By paragraph four, the President had to remind everyone that he was going to be getting them some new warfighting gear:
“And we’re going to be loading [MacDill] up with beautiful new planes (with a shout-out to Lockheed and Boeing in paragraph eleven) and beautiful new equipment. You’ve been lacking a little equipment. We’re going to load it up. You’re going to get a lot of equipment. Believe me.”
Yep. Just like we’re also going to ban Muslims, build the Wall, and repeal and replace (simultaneously) Obamacare before you can say ‘slickety cricket’. Go ahead, believe him. I’m not sure the appropriators and authorizers in the House and Senate are going to rain taxpayers’ dollars down on the White House without some serious considerations about just how mom and pop are going to manage to pick up the tab. But perhaps the President’s proposed 20% sales tax on Mexican goods will be acceptable in households of the dystopian, impoverished, and crime-ridden nation of which Trump often speaks.
To be fair, the MacDill speech contained all the right words praising our nation’s military, our warriors and their families, and expressed the appropriate gratitude we all have for those who wear the uniform, bear the burden, and make the sacrifices. All of which made sense for any President to say. But…In the middle of paragraph sixteen, the President dropped this little stink bomb of disinformation:
“And all across Europe, you’ve seen what happened in Paris and Nice. All over Europe it’s happening. It’s gotten to a point where it’s not even being reported and, in many cases, the very, very dishonest press doesn’t want to report it.
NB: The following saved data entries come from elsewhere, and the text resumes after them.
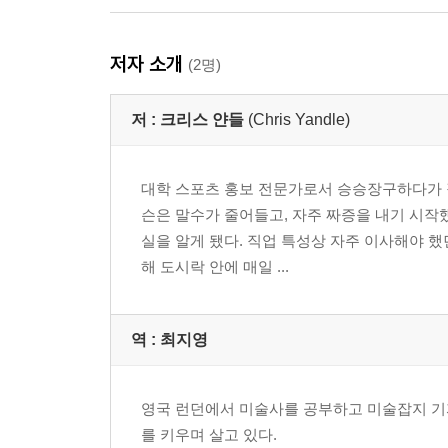
저자 소개
(2명)
저 :
크리스 얀들
(Chris Yandle)
대학 스포츠 홍보 전문가로서 승승장구하다가 직
슨은 말수가 줄어들고, 자주 짜증을 내기 시작
실을 알게 됐다. 직업 특성상 자주 이사해야 했
해 도시락 안에 매일 ...
역 :
최지영
영국 런던에서 미술사를 공부하고 미술잡지 기
를 키우며 살고 있다.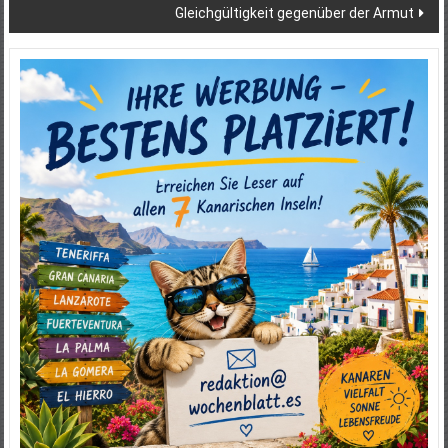
Gleichgültigkeit gegenüber der Armut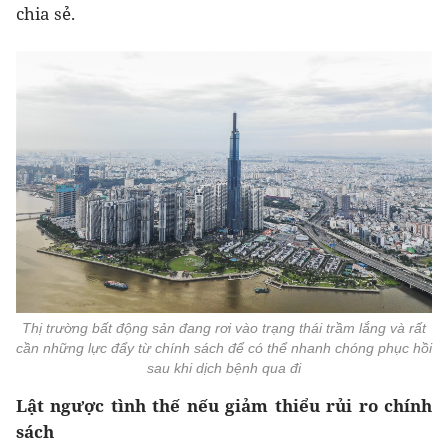
chia sẻ.
Thị trường bất động sản đang rơi vào trạng thái trầm lắng và rất
cần những lực đẩy từ chính sách để có thể nhanh chóng phục hồi
sau khi dịch bệnh qua đi
Lật ngược tình thế nếu giảm thiểu rủi ro chính
sách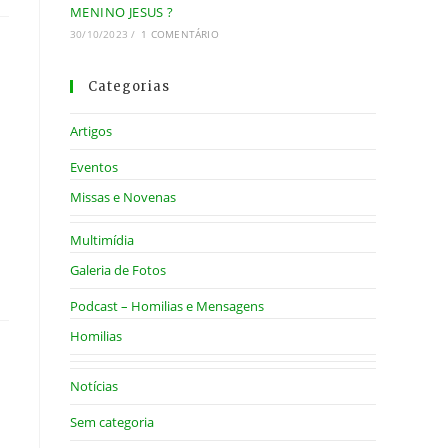
MENINO JESUS ?
30/10/2023
/
1 COMENTÁRIO
Categorias
Artigos
Eventos
Missas e Novenas
Multimídia
Galeria de Fotos
Podcast – Homilias e Mensagens
Homilias
Notícias
Sem categoria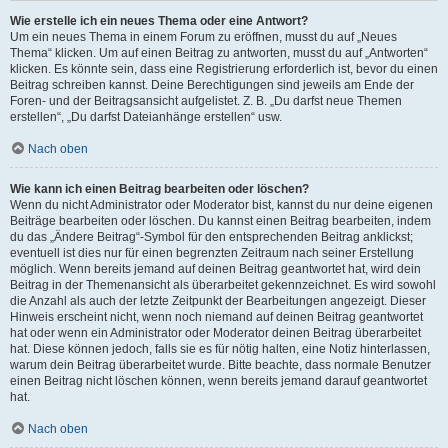
Wie erstelle ich ein neues Thema oder eine Antwort?
Um ein neues Thema in einem Forum zu eröffnen, musst du auf „Neues
Thema“ klicken. Um auf einen Beitrag zu antworten, musst du auf „Antworten“
klicken. Es könnte sein, dass eine Registrierung erforderlich ist, bevor du einen
Beitrag schreiben kannst. Deine Berechtigungen sind jeweils am Ende der
Foren- und der Beitragsansicht aufgelistet. Z. B. „Du darfst neue Themen
erstellen“, „Du darfst Dateianhänge erstellen“ usw.
Nach oben
Wie kann ich einen Beitrag bearbeiten oder löschen?
Wenn du nicht Administrator oder Moderator bist, kannst du nur deine eigenen
Beiträge bearbeiten oder löschen. Du kannst einen Beitrag bearbeiten, indem
du das „Ändere Beitrag“-Symbol für den entsprechenden Beitrag anklickst;
eventuell ist dies nur für einen begrenzten Zeitraum nach seiner Erstellung
möglich. Wenn bereits jemand auf deinen Beitrag geantwortet hat, wird dein
Beitrag in der Themenansicht als überarbeitet gekennzeichnet. Es wird sowohl
die Anzahl als auch der letzte Zeitpunkt der Bearbeitungen angezeigt. Dieser
Hinweis erscheint nicht, wenn noch niemand auf deinen Beitrag geantwortet
hat oder wenn ein Administrator oder Moderator deinen Beitrag überarbeitet
hat. Diese können jedoch, falls sie es für nötig halten, eine Notiz hinterlassen,
warum dein Beitrag überarbeitet wurde. Bitte beachte, dass normale Benutzer
einen Beitrag nicht löschen können, wenn bereits jemand darauf geantwortet
hat.
Nach oben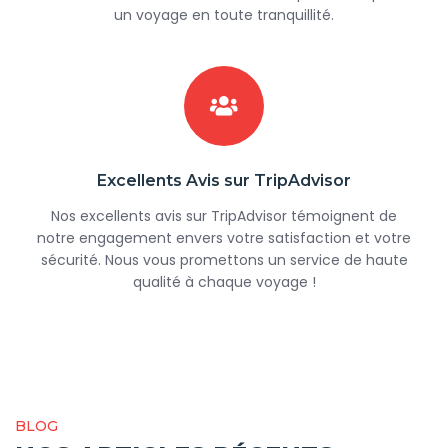
un voyage en toute tranquillité.
Excellents Avis sur TripAdvisor
Nos excellents avis sur TripAdvisor témoignent de
notre engagement envers votre satisfaction et votre
sécurité. Nous vous promettons un service de haute
qualité à chaque voyage !
BLOG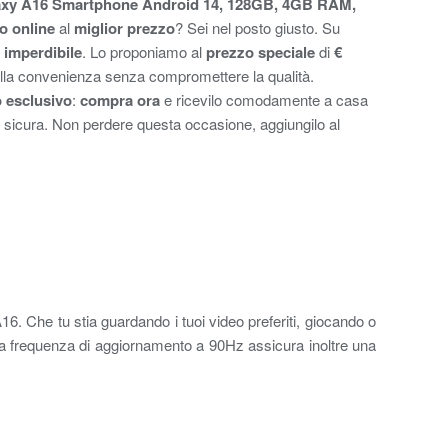
xy A16 Smartphone Android 14, 128GB, 4GB RAM,
o online
al
miglior prezzo
? Sei nel posto giusto. Su
a imperdibile
. Lo proponiamo al
prezzo speciale
di
€
della convenienza senza compromettere la qualità.
 esclusivo
:
compra ora
e ricevilo comodamente a casa
 sicura. Non perdere questa occasione, aggiungilo al
6. Che tu stia guardando i tuoi video preferiti, giocando o
 La frequenza di aggiornamento a 90Hz assicura inoltre una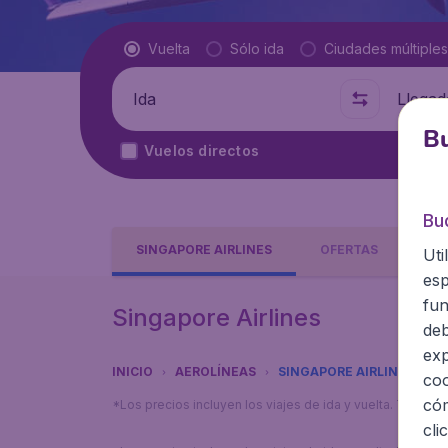
Tipo de vuelo
Vuelta
Sólo ida
Ciudades múltiples
Salida de
A dónde
Bu
Vuelos directos
Bu
SINGAPORE AIRLINES
OFERTAS
Uti
esp
fun
Singapore Airlines
deb
exp
INICIO
AEROLÍNEAS
SINGAPORE AIRLINES
coo
cóm
*Los precios incluyen los viajes de ida y vuelta. Tarifa
cli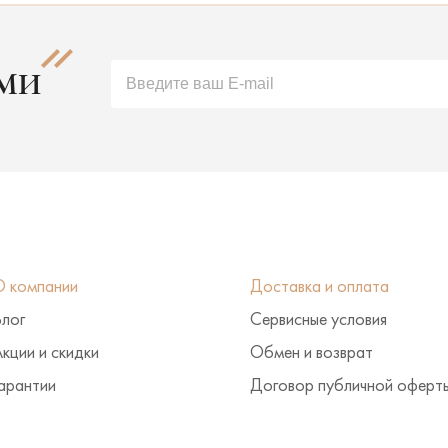
АМИ
О компании
Доставка и оплата
Блог
Сервисные условия
кции и скидки
Обмен и возврат
арантии
Договор публичной оферт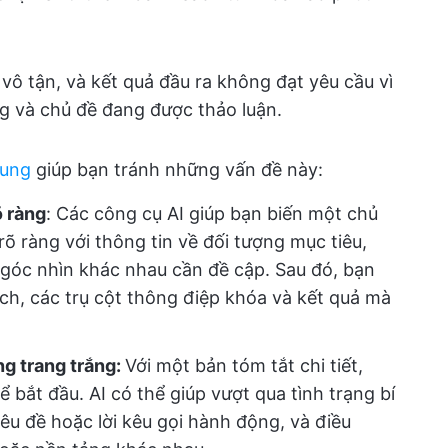
ô tận, và kết quả đầu ra không đạt yêu cầu vì
ng và chủ đề đang được thảo luận.
dung
giúp bạn tránh những vấn đề này:
õ ràng
: Các công cụ AI giúp bạn biến một chủ
õ ràng với thông tin về đối tượng mục tiêu,
 góc nhìn khác nhau cần đề cập. Sau đó, bạn
ích, các trụ cột thông điệp khóa và kết quả mà
ng trang trắng:
Với một bản tóm tắt chi tiết,
ể bắt đầu. AI có thể giúp vượt qua tình trạng bí
iêu đề hoặc lời kêu gọi hành động, và điều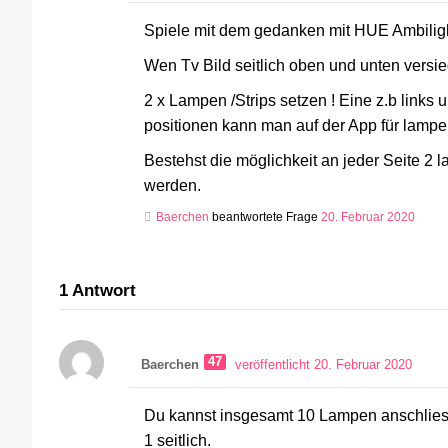
Spiele mit dem gedanken mit HUE Ambilight 
Wen Tv Bild seitlich oben und unten vers
2 x Lampen /Strips setzen ! Eine z.b links
positionen kann man auf der App für lamp
Bestehst die möglichkeit an jeder Seite 2
werden.
Baerchen
beantwortete Frage
20. Februar 2020
1
Antwort
47
Baerchen
veröffentlicht 20. Februar 2020
Du kannst insgesamt 10 Lampen anschliesse
1 seitlich.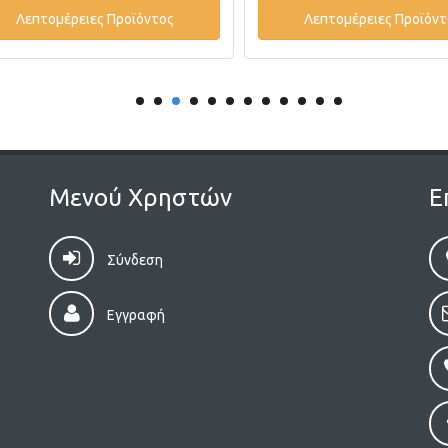
Λεπτομέρειες Προϊόντος
Λεπτομέρειες Προϊόντ
Μενού Χρηστών
Ε
Σύνδεση
Εγγραφή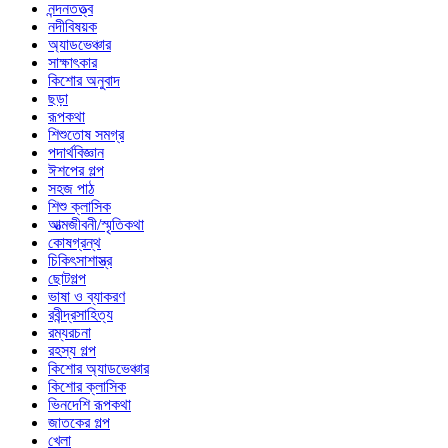
নন্দনতত্ত্ব
নদীবিষয়ক
অ্যাডভেঞ্চার
সাক্ষাৎকার
কিশোর অনুবাদ
ছড়া
রূপকথা
শিশুতোষ সমগ্র
পদার্থবিজ্ঞান
ঈশপের গল্প
সহজ পাঠ
শিশু ক্লাসিক
আত্মজীবনী/স্মৃতিকথা
কোষগ্রন্থ
চিকিৎসাশাস্ত্র
ছোটগল্প
ভাষা ও ব্যাকরণ
রবীন্দ্রসাহিত্য
রম্যরচনা
রহস্য গল্প
কিশোর অ্যাডভেঞ্চার
কিশোর ক্লাসিক
ভিনদেশি রূপকথা
জাতকের গল্প
খেলা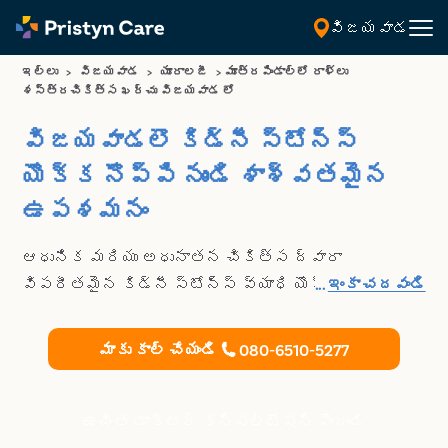
విజయవాడ
ఇల్లు
>
విజయవాడ
>
యూరాలజీ
>
మూత్రపిండాల్లో రాళ్లు
శస్త్రచికిత్స ఖర్చు విజయవాడ లో
విజయవాడలొ కిడ్నీ స్టోన్స్
యొక్క నొప్పి నుండి శాశ్వతమైన
ఉపశమనం
ఆధునిక మరియు అధునాతన చికిత్స ద్వారా
విపరీతమైన కిడ్నీ స్టోన్స్ వ్యాధి యొక్క నొప్పి
...
ఇంకా చదవండి
నుండి ఒకేసారి శాశ్వతమైన ఉపశమనం పొందండి
మాకు కాల్ చేయండి
080-6510-5277
ఉచిత డాక్టర్ కన్సల్టేషన్ పొందండి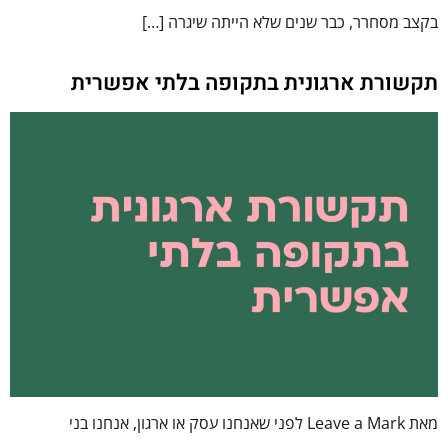
בקצב מסחרר, כבר שנים שלא הייתה שיגרה […]
תקשורת ארגונית בתקופה בלתי אפשרית
מאת Leave a Mark לפני שאנחנו עסק או ארגון, אנחנו בני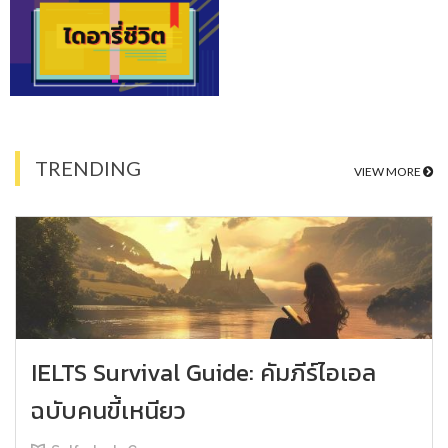
TRENDING
VIEW MORE
IELTS Survival Guide: คัมภีร์ไอเอล
ฉบับคนขี้เหนียว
They have their reasons and you understand that.”
The italics on the final four words ending that last sentence are mine because those words need to be emphasized for one reason: the President of the United States―the Commander-in-Chief―must never, ever, get in the business of promoting conspiracy theories among the ranks of the nation’s war-fighters. Mr. Trump does irreparable harm to the confidence and faith our troops have in the fundamental idea of America writ large.
That sacred concept—a Constitutional republic founded on the inviolable principles of the Bill of Rights, the First Amendment of which includes freedom of the press—must remain inviolate, untainted, and impervious to Fifth Column attempts to subvert the true faith and allegiance of America’s defenders to the entire Constitution—not just the parts of it the President seems to favor (which, I think, is limited to the establishment of the presidency). Our soldiers, sailors, airmen, Marines, and Coastguardsmen, swore to “support and defend” the Constitution of the United States at the beginning of their service. They do not deserve a president who practices, by innuendo and deceit, to undermine the foundation of a free press.
There is simply no conspiracy among the tens of thousands of mainstream media reporters, photographers (still and video), editors and publishers everywhere to ignore or play down the horrific events that have taken place in almost every corner of the globe.
“And you understand that,” is an insidious whisper in the ear, conspiratorial in nature, as if the President, “wink-wink,” is proud to share a dark secret with the men and women who protect our country “against all enemies, foreign and domestic.” How dare he!
I was a speechwriter for federal leaders—House, Senate, Executive Branch—for many years, and I know exactly why someone in authority places certain words and phrases in a speech. I also know that when a speaker departs from his or her notes, the truth often comes out in Gollum-speak, ugly and guttural. The phrase, “…and you understand that,” is just that ugly, and if it did not come directly from the conspiracy-dipped pen of Steve Bannon, I have no doubt he encouraged its inclusion or whispered it in Trump’s ear.
Shortly after the MacDill speech, Sean Spicer, the President’s press secretary tried, vainly and inanely, to defend the President’s allegation of some sort of global media conspiracy to play down, or even ignore, terrorist attacks around the world. Tuesday night, the White House released a list of 78 “under-reported terrorist attacks.” It would be hard to find any reasonably well-informed person…liberal or conservative…who has not at one time or another, said of the coverage of many of these events, “Doesn’t the media have something else to report except this?!” If anything, over-coverage has been a chief complaint. Every one of the events on the list were well-reported.
There is simply no conspiracy among the tens of thousands of mainstream media reporters, photographers (still and video), editors and publishers everywhere to ignore or play down the horrific events that have taken place in almost every corner of the globe. And yet, Mr. Trump, who seems now to want to add “Editor-in-Chief” and “Chief Media Scold” to his resume’ is willing to lay his conspiratorial fantasies on the very men and women who are charged with protecting our nation in the far-flung hell holes of the world. In doing so, he is coating every embedded reporter, every combat journalist, every news journal and network covering terrorism in their home countries and abroad, with a bubbling tar of doubt and derision poured out of a ladle forged in the wicked kiln of venomous conspiracy theories.
That is not to say there is no conspiracy. There is. It is aimed directly at the news media and at Americans who seek the truth, who reject lies, and who understand the Constitutional rights of referendum and recall. It is a conspiracy directed from the parapets of power at 1600 Pennsylvania Avenue.